Ciento diez días después no parece tan lejano aquel aterrizaje en Ciudad de Guatemala. Descansado y pleno de desazón porque esta historia se acaba lo rememoro, reparador efecto de tierra Thai, e incluso puedo revivir aquella noche cerrada chapina como si la acabara de dejar atrás hace un rato. Y eso, cuando siempre he defendido que tres meses es el timing perfecto para viajar, que tras ese dilatado periodo lo normal es notar bullir el placer de volver al curro y al hogar por otra temporada, que tras mucho tiempo las emociones se anquilosan y la capacidad de sorpresa se embota para dejar de apreciar las cosas en su justa medida, da para extraer una conclusión obvia: no lo he pasado nada mal y hasta puede que haya sabido a poco. En el intermedio se pausaron los días en tierra centroamericana en un viaje en el que conté lo que viví, se escaparon acelerados los días en un extremo oriente en el que grabé lo que vi. Y, con todo, ahora que reposo en un Ao Nang terriblemente artificial mientras mi hermano se ha pirado a ver pececitos a unos metros bajo la superficie de un mar tan turquesa como siempre, quizá sea un buen momento para escribir una breve retrospectiva. 

En Centroamérica me ha llamado la atención lo pujante de Guatemala para los pijochileros de nuestro tiempo, ésos en los que, en ocasiones, todos nos podemos reflejar en mayor o menor grado.
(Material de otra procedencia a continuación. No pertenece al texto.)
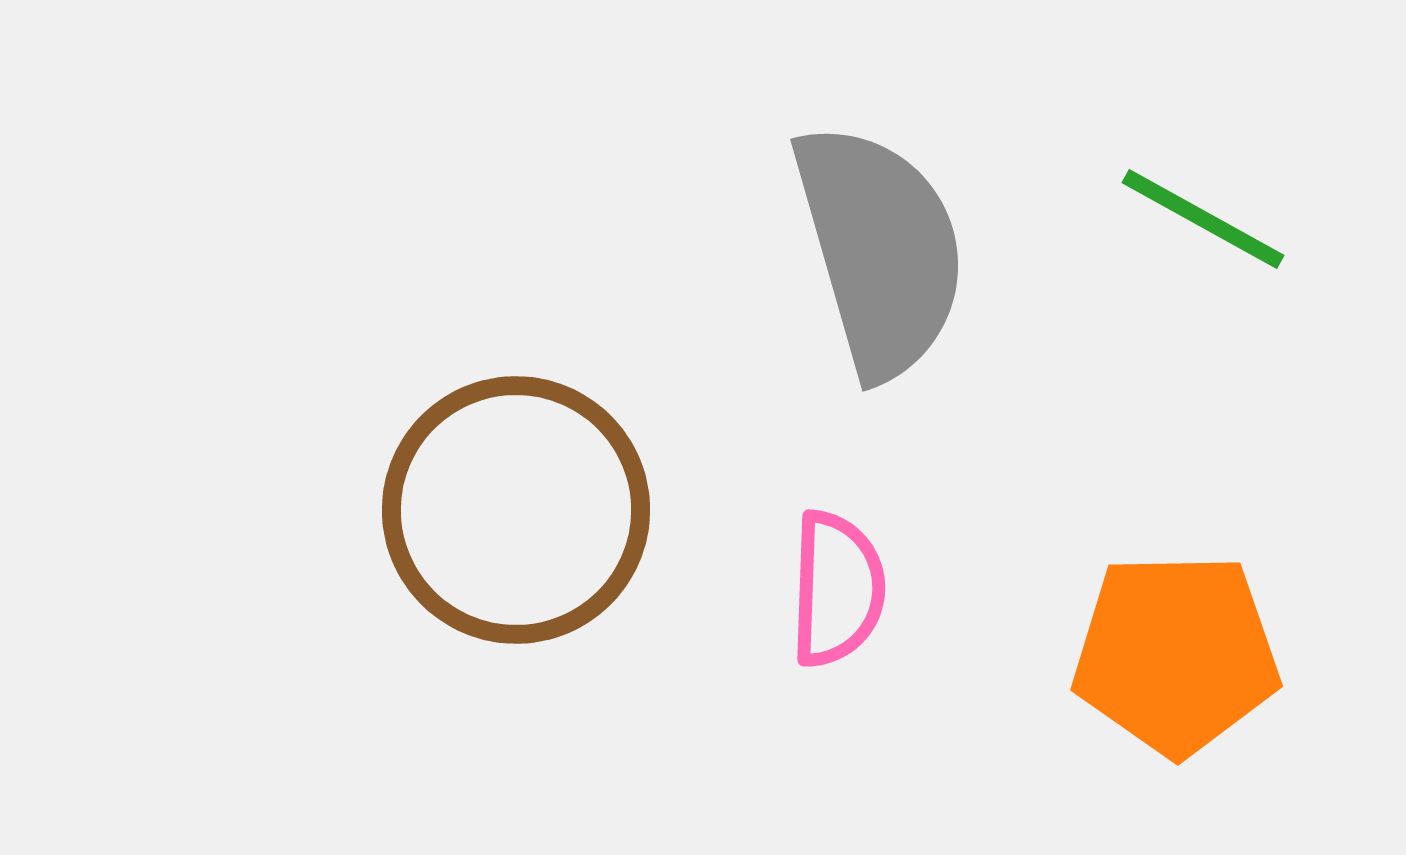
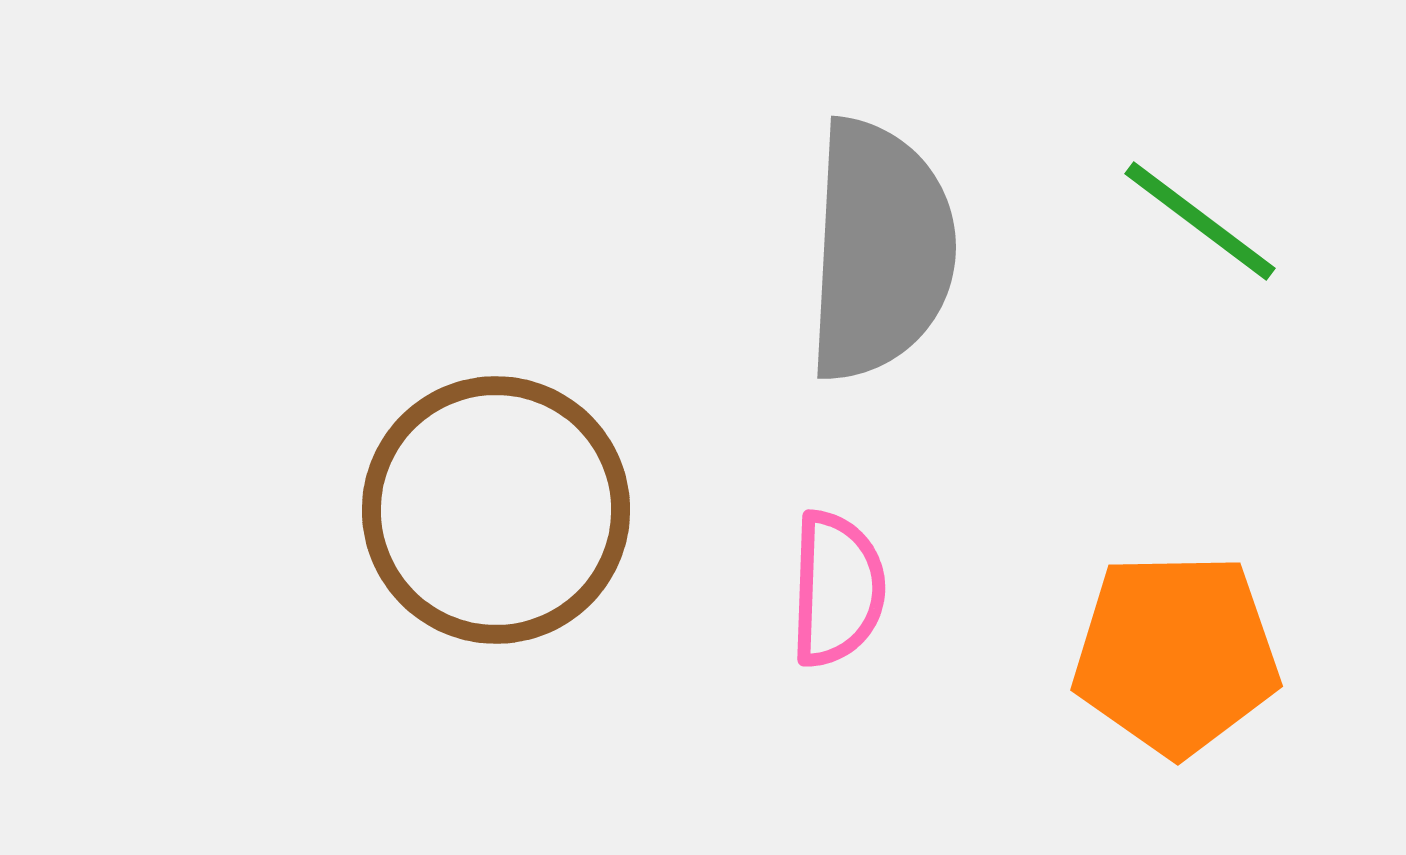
green line: moved 3 px left, 2 px down; rotated 8 degrees clockwise
gray semicircle: rotated 19 degrees clockwise
brown circle: moved 20 px left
Antigua siempre fue un núcleo turístico porque es hermoso con avaricia, pero la isla de Flores, a las puertas de esa Camboya centroamericana que narré, va camino de asemejarse. Cobán me gustó, aún virgen, Río Dulce me impresionó bien poco y Quiriguá era justo lo que un día imaginé. 

Honduras fue un salto hacia delante en paisajes y población. En su noroeste es terrible de atractivo con sus sierras preñadas de vegetación, llanuras imposibles y tipos recios, de carácter hosco de primeras aunque sorprendentemente amables más tarde. No olvidaré fácil tanto Copán como Gracias, pueblos recogidos pero de belleza desbordada. 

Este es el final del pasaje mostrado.